=== Section Start ===

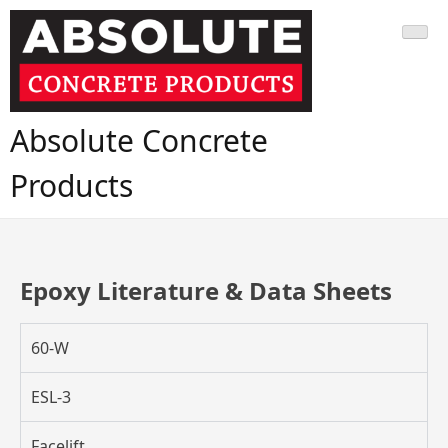
Absolute Concrete
Products
Epoxy Literature & Data Sheets
60-W
ESL-3
Facelift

=== Section End ===

Print out all the material above exactly as it appears, omitting the images.

ANSWER FOR THIS EXERCISE
Absolute Concrete
Products
Epoxy Literature & Data Sheets
60-W
ESL-3
Facelift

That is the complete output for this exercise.